FROM        adverts AS a
INNER JOIN  advert_categories AS ac
ON          a.advert_id = ac.advert_id,
(
            SELECT MAX(t.advert_id) - 1 'm_id' 
            FROM adverts t
)           x

WHERE       ac.category_id IN 
(
            SELECT category_id
            FROM website_categories
            WHERE website_id = '8'
)
AND         a.advert_type = 'text'

GROUP BY    a.advert_id
ORDER BY    rand_ind 
LIMIT       4


Note: The solution is the last query at the bottom of this answer.

Test Schema and Data

create table adverts (
    advert_id int primary key, title varchar(20), url varchar(20), user_id int, advert_type varchar(10))
;
create table advert_categories (
    advert_id int, category_id int, primary key(category_id, advert_id))
;
create table website_categories (
    website_id int, category_id int, primary key(website_id, category_id))
;
insert website_categories values
    (8,1),(8,3),(8,5),
    (1,1),(2,3),(4,5)
;
insert adverts (advert_id, title, user_id) values
    (1, 'StackExchange', 1),
    (2, 'StackOverflow', 1),
    (3, 'SuperUser', 1),
    (4, 'ServerFault', 1),
    (5, 'Programming', 1),
    (6, 'C#', 2),
    (7, 'Java', 2),
    (8, 'Python', 2),
    (9, 'Perl', 2),
   (10, 'Google', 3)
;
update adverts set advert_type = 'text'
;
insert advert_categories values
    (1,1),(1,3),
    (2,3),(2,4),
    (3,1),(3,2),(3,3),(3,4),
    (4,1),
    (5,4),
    (6,1),(6,4),
    (7,2),
    (8,1),
    (9,3),
   (10,3),(10,5)
;

Data properties

  • each website can belong to multiple categories
  • for simplicity, all adverts are of type 'text'
  • each advert can belong to multiple categories.
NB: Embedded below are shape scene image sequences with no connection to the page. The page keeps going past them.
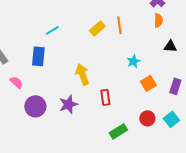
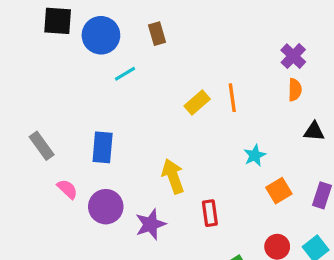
cyan line: (52, 30) -> (125, 74), moved
purple circle: (35, 106) -> (106, 207), moved

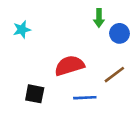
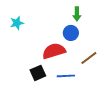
blue circle: (120, 33) -> (71, 33), moved
black square: (35, 94) -> (38, 73), moved, turned -35

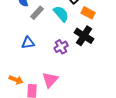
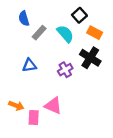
pink triangle: (50, 80) -> (53, 106), turned -48

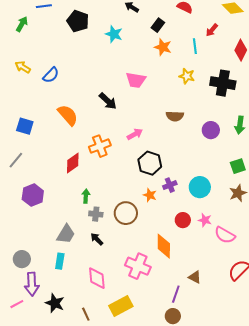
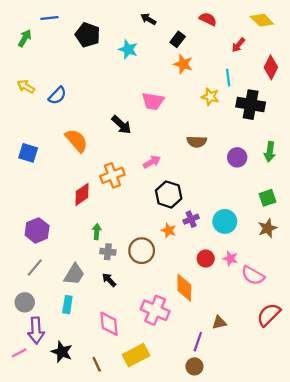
cyan line: (195, 46) -> (228, 78), moved
gray line: (16, 160) -> (35, 268), moved
brown triangle: (195, 277) -> (219, 323), turned -40

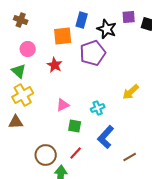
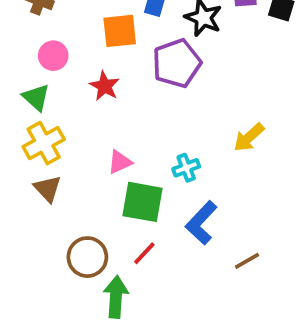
brown triangle: (16, 122) -> (47, 189), moved, turned 49
green square: (75, 126) -> (142, 202), size x1.6

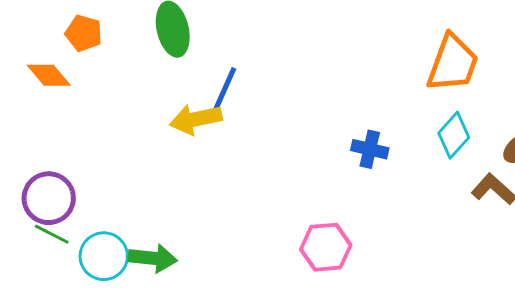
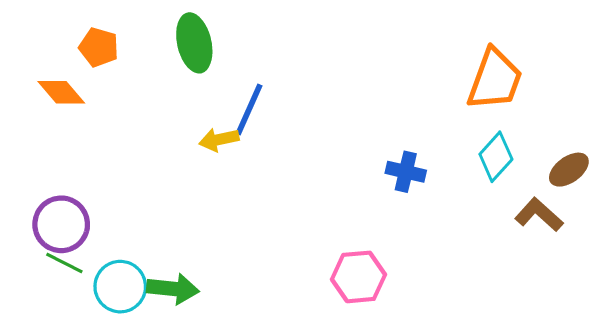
yellow arrow: (196, 119) -> (219, 140), size x0.7

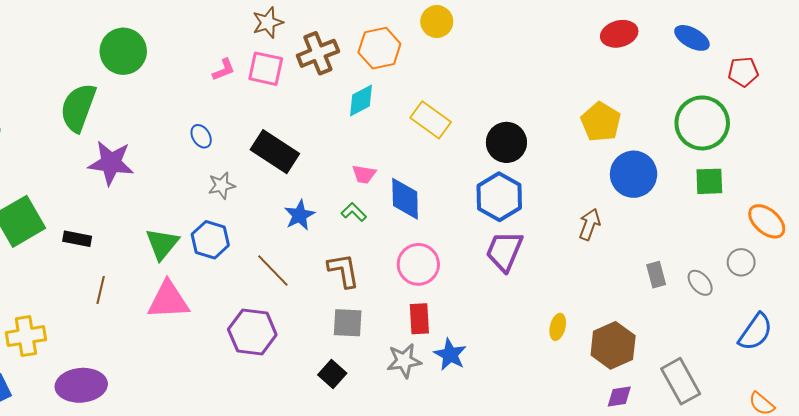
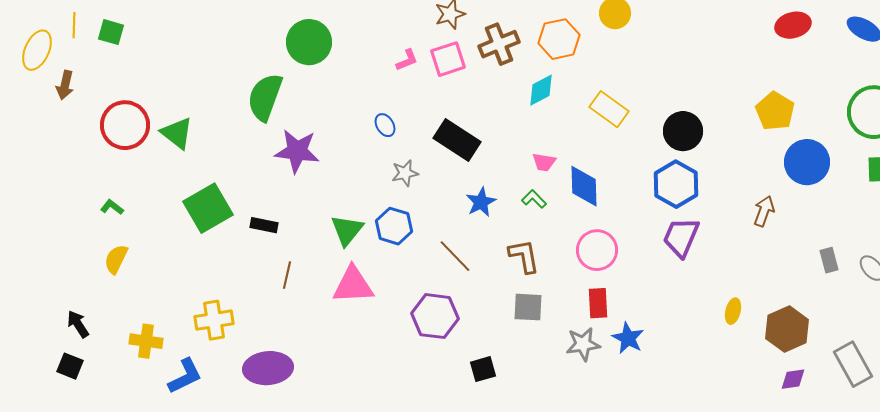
pink square: (266, 69) -> (448, 59), turned -30
black square: (332, 374) -> (483, 369), moved, turned 32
If a website has multiple categories that are matched multiple times in advert_categories for the same user_id, this causes the advert_id's to show twice when using a straight join between 3 tables in the next query.
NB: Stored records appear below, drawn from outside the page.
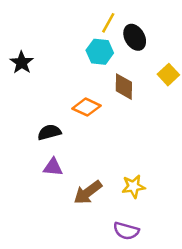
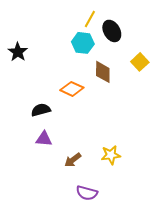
brown arrow: (88, 192) -> (73, 160), size x0.7
purple semicircle: (126, 231) -> (87, 193), moved

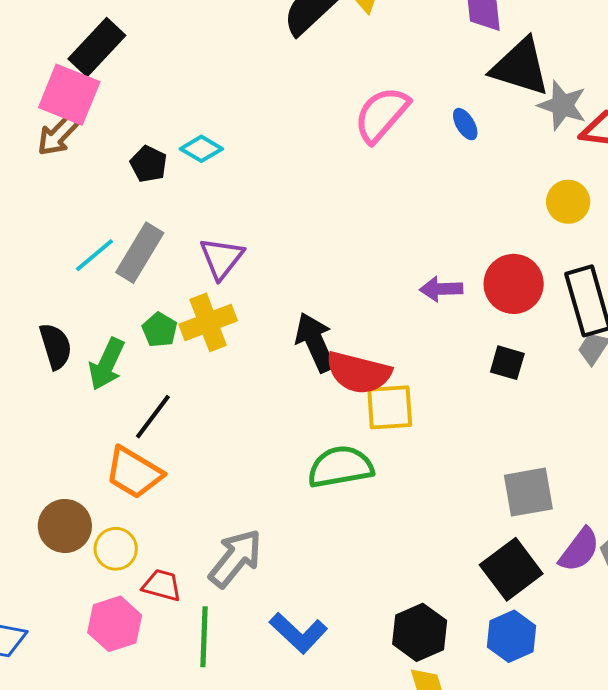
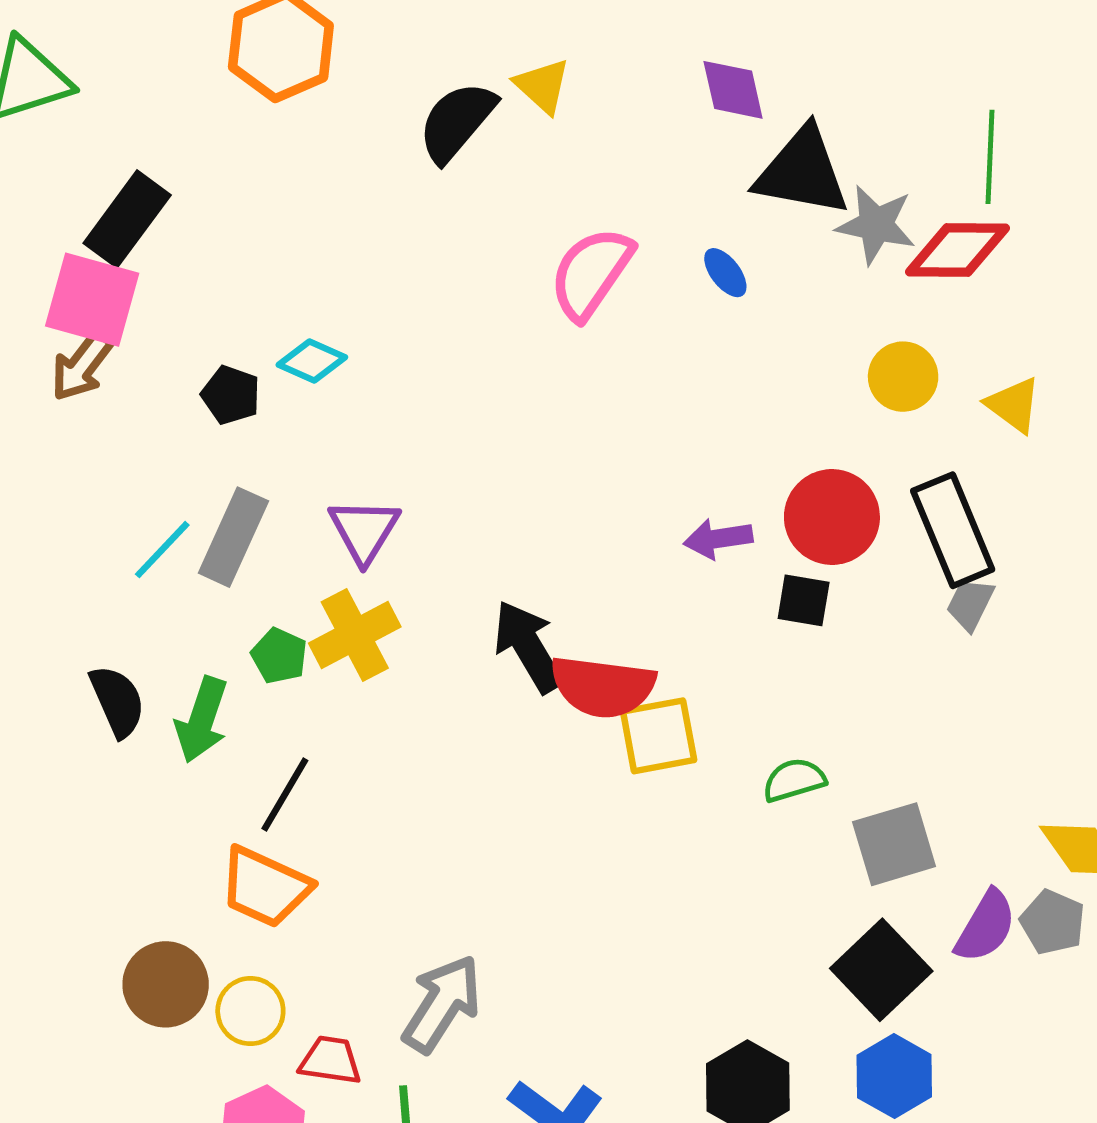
black square: (507, 363) -> (804, 600), moved
green semicircle: (340, 467) -> (794, 780), moved, size x0.6

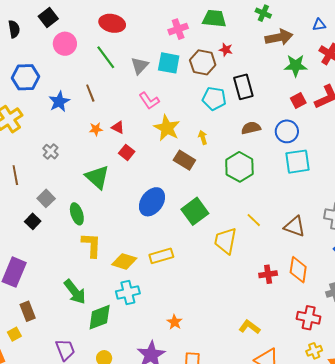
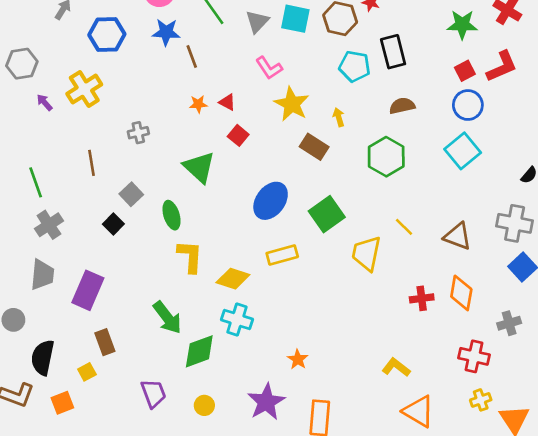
blue star: (59, 102) -> (166, 32), moved, turned 30
blue circle: (287, 131) -> (468, 105), moved
gray cross: (51, 152) -> (138, 133), turned 35
cyan square: (297, 162) -> (463, 151), turned -32
yellow rectangle: (161, 256) -> (282, 255), moved
cyan cross: (128, 292) -> (237, 320), turned 30

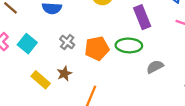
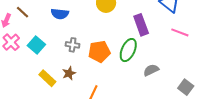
gray cross: (67, 42) -> (73, 45), turned -32
green ellipse: (129, 45) -> (128, 50), turned -70

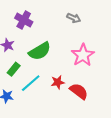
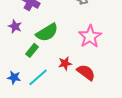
green rectangle: (14, 69) -> (32, 50), moved
cyan line: (31, 83) -> (38, 77), moved

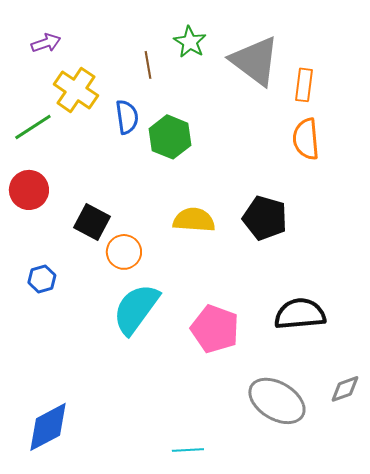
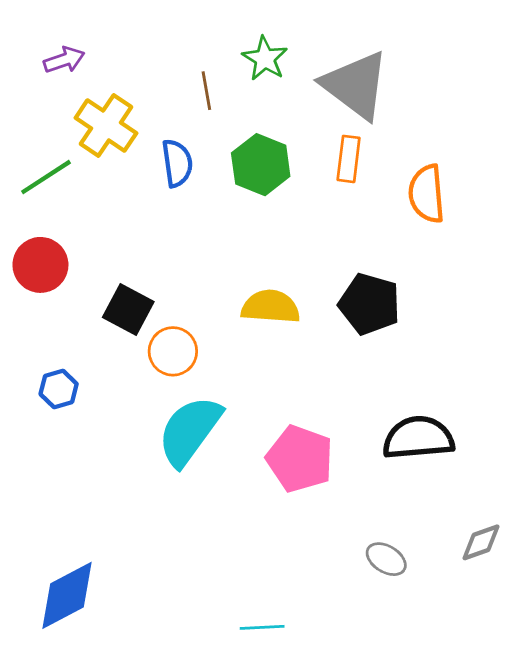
orange rectangle: (304, 85) -> (349, 159), moved
green hexagon: (170, 137) -> (261, 165), moved
gray ellipse: (277, 401) -> (386, 559), size x0.5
This query joins the 3 tables together (notice that ids 1, 3 and 10 each appear twice)

select *
from website_categories wc
inner join advert_categories ac on wc.category_id = ac.category_id
inner join adverts a on a.advert_id = ac.advert_id and  a.advert_type = 'text'
where wc.website_id='8'
order by a.advert_id

To make each website show only once, this is the core query to show all eligible ads, each only once

        select *
        from adverts a
        where a.advert_type = 'text'
          and exists (
            select *
            from website_categories wc
            inner join advert_categories ac on wc.category_id = ac.category_id
            where wc.website_id='8'
              and a.advert_id = ac.advert_id)
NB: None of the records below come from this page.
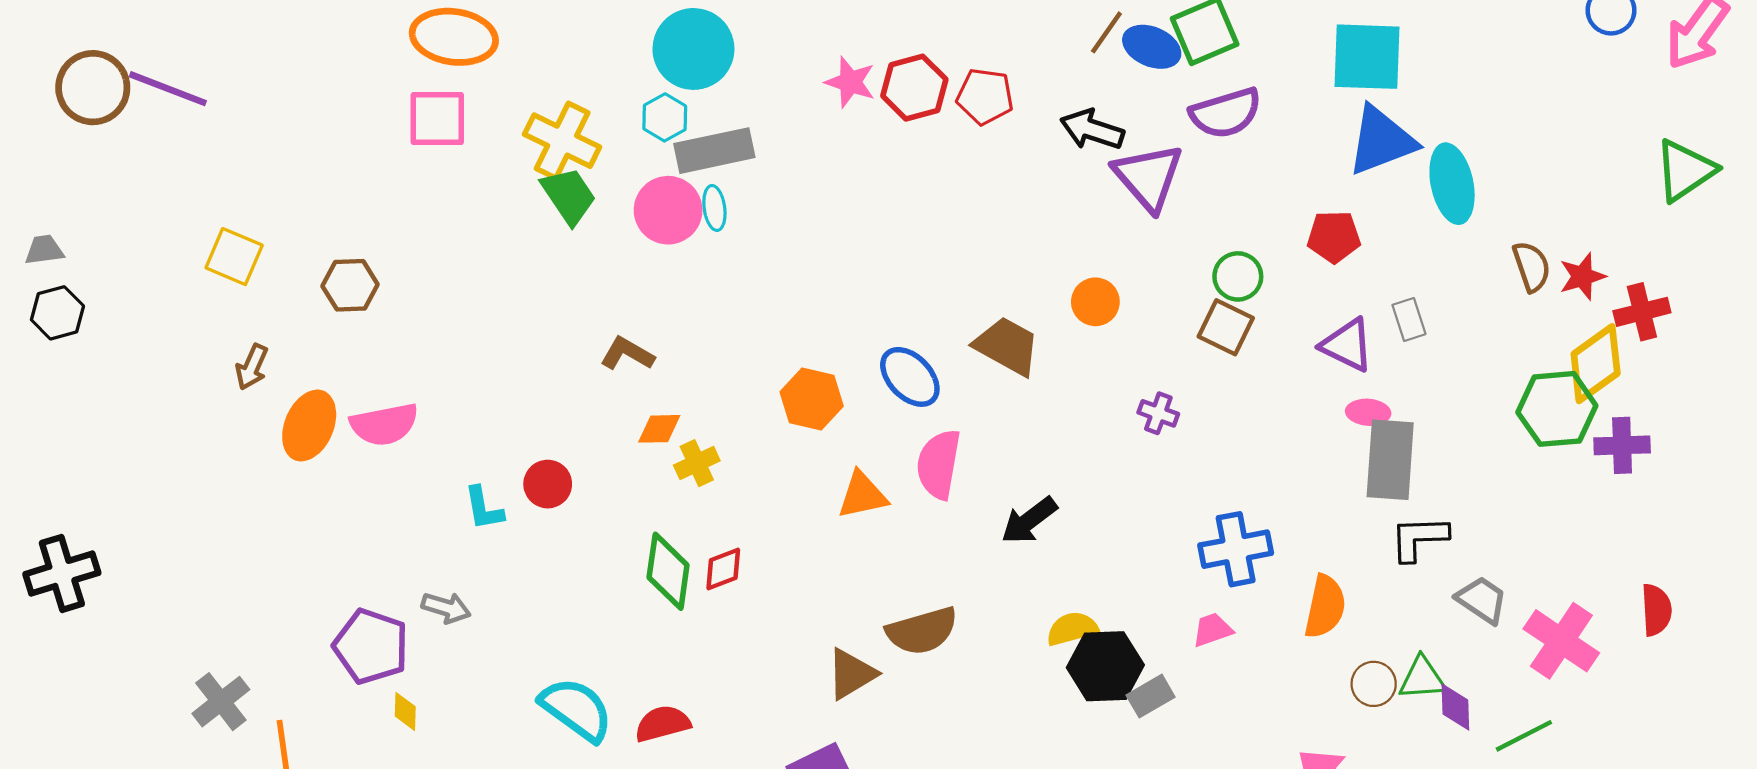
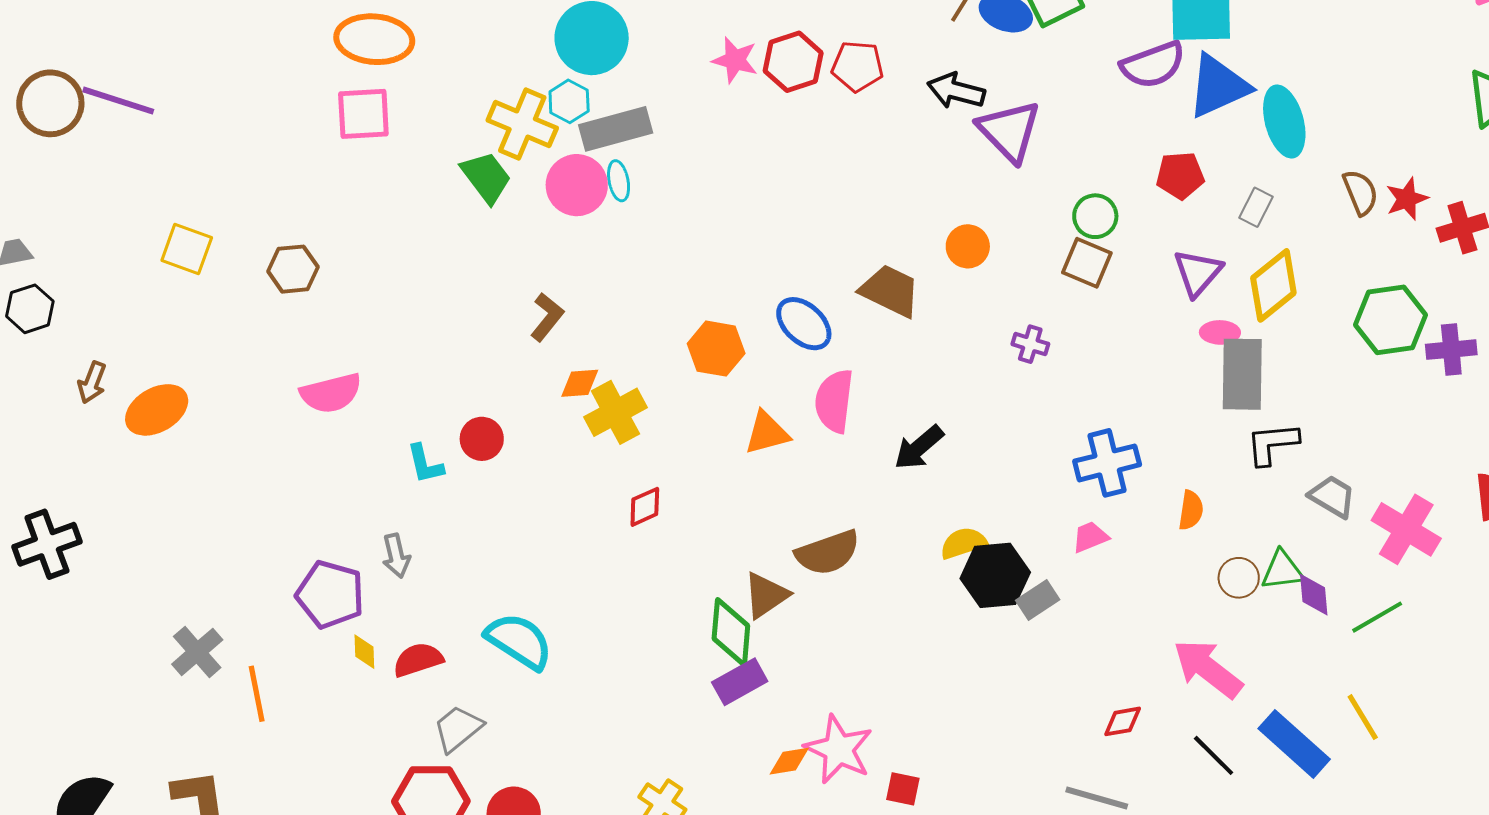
purple semicircle: (1226, 113) -> (1153, 65), moved
yellow cross: (562, 141) -> (522, 124), moved
gray rectangle: (1409, 319) -> (1256, 207), moved, turned 48
purple triangle: (1347, 345) -> (1198, 273), turned 48
brown L-shape: (627, 354) -> (547, 317), turned 102
yellow diamond: (1596, 364) -> (1273, 285), moved
brown arrow: (252, 367) -> (92, 382), moved
orange ellipse: (309, 425) -> (157, 410), moved, turned 40
yellow cross: (697, 463) -> (615, 412), size x1.5
green diamond: (668, 571) -> (731, 632), moved
orange semicircle: (1325, 607) -> (1191, 510), size x0.7
gray arrow: (446, 608) -> (396, 556), turned 63
red semicircle: (663, 724) -> (418, 660), moved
The next query retrieves all the advert_id's to be shown

select advert_id, user_id
from (
    select
        advert_id, user_id,
        @r := @r + 1 r
    from (select @r:=0) r
    cross join 
    (
        # core query -- vvv
        select a.advert_id, a.user_id
        from adverts a
        where a.advert_type = 'text'
          and exists (
            select *
            from website_categories wc
            inner join advert_categories ac on wc.category_id = ac.category_id
            where wc.website_id='8'
              and a.advert_id = ac.advert_id)
        # core query -- ^^^
        order by rand()
    ) EligibleAdsAndUserIDs
) RowNumbered
group by user_id
order by r
limit 2

There are 3 levels to this query

  1. aliased EligibleAdsAndUserIDs: core query, sorted randomly using order by rand()
  2. aliased RowNumbered: row number added to core query, using MySQL side-effecting @variables
  3. the outermost query forces mysql to collect rows as numbered randomly in the inner queries, and group by user_id causes it to retain only the first row for each user_id. limit 2 causes the query to stop as soon as two distinct user_id's have been encountered.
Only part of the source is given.